**THE PROBLEM**
Write out the data exactly, please, and omit the pictures.

(Extracted data entries)
<<<<
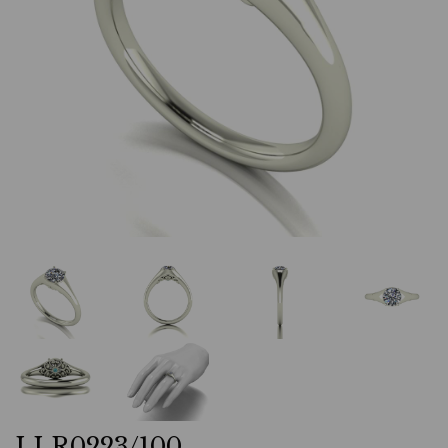
LLR0223/100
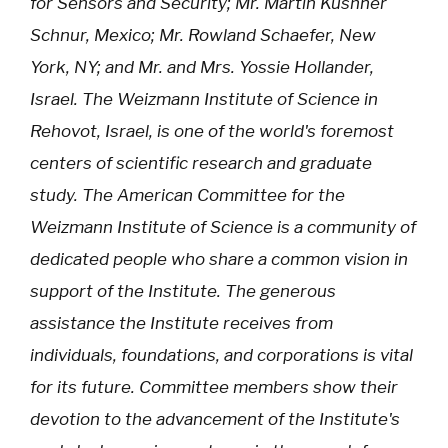
for Sensors and Security; Mr. Martin Kushner
Schnur, Mexico; Mr. Rowland Schaefer, New
York, NY; and Mr. and Mrs. Yossie Hollander,
Israel. The Weizmann Institute of Science in
Rehovot, Israel, is one of the world's foremost
centers of scientific research and graduate
study. The American Committee for the
Weizmann Institute of Science is a community of
dedicated people who share a common vision in
support of the Institute. The generous
assistance the Institute receives from
individuals, foundations, and corporations is vital
for its future. Committee members show their
devotion to the advancement of the Institute's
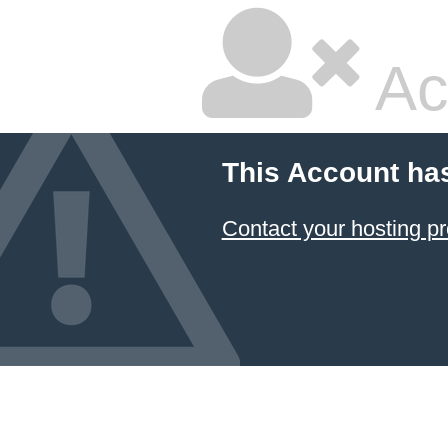
Ac
This Account ha
Contact your hosting pr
>>>>
**SOLUTION TO THIS PROBLEM**
LLR0223/100
for Sensors and Security; Mr. Martin Kushner
Schnur, Mexico; Mr. Rowland Schaefer, New
York, NY; and Mr. and Mrs. Yossie Hollander,
Israel. The Weizmann Institute of Science in
Rehovot, Israel, is one of the world's foremost
centers of scientific research and graduate
study. The American Committee for the
Weizmann Institute of Science is a community of
dedicated people who share a common vision in
support of the Institute. The generous
assistance the Institute receives from
individuals, foundations, and corporations is vital
for its future. Committee members show their
devotion to the advancement of the Institute's
Ac
This Account ha
Contact your hosting pr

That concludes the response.